**Work item**
Scan the records below for the word "View". Copy each line where it appears.

**Bounding box prediction data**
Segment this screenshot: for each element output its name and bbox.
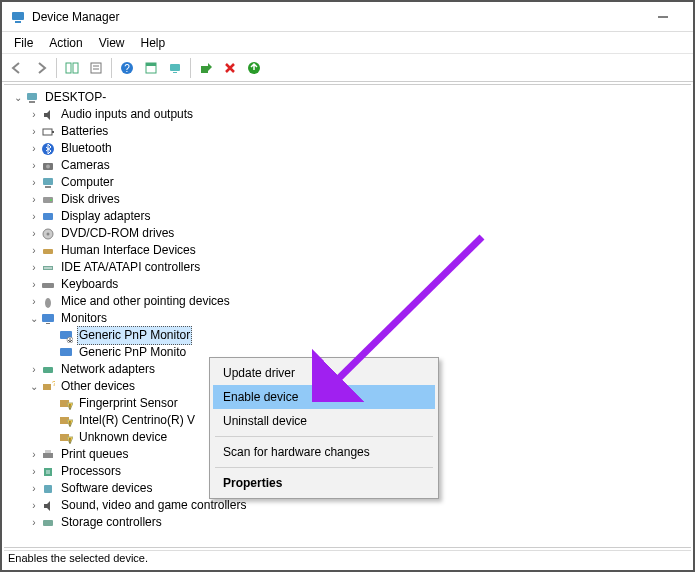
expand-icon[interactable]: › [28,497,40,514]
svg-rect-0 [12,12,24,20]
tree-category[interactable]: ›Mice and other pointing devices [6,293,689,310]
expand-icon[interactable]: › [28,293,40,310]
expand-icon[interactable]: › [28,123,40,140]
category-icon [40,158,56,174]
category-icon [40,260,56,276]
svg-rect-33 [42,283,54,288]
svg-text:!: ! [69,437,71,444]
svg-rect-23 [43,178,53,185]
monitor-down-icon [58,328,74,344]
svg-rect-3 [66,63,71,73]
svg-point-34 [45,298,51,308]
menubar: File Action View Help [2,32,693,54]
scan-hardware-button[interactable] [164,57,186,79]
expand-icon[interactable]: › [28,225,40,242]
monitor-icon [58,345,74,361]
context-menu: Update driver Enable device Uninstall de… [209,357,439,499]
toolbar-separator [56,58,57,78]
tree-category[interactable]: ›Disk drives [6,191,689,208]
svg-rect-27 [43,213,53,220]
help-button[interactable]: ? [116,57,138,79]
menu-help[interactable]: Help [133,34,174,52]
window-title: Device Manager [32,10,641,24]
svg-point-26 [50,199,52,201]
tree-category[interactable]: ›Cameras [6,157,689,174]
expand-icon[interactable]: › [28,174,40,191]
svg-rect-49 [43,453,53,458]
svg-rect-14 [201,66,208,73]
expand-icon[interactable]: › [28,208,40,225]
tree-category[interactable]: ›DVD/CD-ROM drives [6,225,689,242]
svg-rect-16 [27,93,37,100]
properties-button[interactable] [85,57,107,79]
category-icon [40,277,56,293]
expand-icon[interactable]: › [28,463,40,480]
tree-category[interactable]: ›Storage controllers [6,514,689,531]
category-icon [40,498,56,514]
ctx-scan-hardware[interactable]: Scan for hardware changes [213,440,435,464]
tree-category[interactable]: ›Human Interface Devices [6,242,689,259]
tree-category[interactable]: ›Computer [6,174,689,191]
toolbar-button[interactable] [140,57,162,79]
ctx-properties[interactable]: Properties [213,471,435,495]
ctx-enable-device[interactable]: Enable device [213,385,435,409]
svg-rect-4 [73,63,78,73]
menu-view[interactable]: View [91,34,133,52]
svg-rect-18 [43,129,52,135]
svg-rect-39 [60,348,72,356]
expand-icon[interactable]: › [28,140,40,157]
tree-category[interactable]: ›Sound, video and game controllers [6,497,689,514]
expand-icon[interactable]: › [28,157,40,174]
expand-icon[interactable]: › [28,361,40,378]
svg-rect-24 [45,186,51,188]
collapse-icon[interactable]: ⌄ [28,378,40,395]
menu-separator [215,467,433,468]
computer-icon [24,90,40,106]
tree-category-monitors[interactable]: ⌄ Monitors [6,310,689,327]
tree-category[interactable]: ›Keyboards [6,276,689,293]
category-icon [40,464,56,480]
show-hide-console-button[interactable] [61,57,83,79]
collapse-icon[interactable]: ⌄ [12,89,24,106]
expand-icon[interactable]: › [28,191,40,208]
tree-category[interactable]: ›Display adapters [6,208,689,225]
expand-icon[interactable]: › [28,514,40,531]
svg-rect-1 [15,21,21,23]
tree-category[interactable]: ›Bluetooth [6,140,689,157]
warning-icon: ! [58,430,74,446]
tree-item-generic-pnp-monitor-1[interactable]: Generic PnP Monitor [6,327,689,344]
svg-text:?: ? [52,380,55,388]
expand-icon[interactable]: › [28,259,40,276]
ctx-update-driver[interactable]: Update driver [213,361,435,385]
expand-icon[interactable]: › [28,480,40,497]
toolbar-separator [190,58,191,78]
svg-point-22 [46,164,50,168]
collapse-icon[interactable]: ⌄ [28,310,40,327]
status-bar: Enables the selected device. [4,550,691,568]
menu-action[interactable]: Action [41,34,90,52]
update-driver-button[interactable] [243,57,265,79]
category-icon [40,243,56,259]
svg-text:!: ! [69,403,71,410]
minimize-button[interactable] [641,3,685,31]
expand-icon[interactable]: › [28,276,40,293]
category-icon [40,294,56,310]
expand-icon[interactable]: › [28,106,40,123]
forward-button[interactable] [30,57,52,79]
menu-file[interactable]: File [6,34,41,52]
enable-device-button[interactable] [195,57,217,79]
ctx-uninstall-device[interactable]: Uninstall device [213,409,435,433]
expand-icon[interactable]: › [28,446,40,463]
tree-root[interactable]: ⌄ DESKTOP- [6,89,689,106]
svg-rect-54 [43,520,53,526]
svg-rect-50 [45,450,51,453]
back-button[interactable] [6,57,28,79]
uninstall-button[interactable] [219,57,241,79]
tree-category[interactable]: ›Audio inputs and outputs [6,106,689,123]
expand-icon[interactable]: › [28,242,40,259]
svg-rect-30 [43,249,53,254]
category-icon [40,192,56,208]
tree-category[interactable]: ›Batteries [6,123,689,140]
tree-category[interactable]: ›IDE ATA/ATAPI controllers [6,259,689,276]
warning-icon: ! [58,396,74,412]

**Written reply**
menubar: File Action View Help [2,32,693,54]
menu-view[interactable]: View [91,34,133,52]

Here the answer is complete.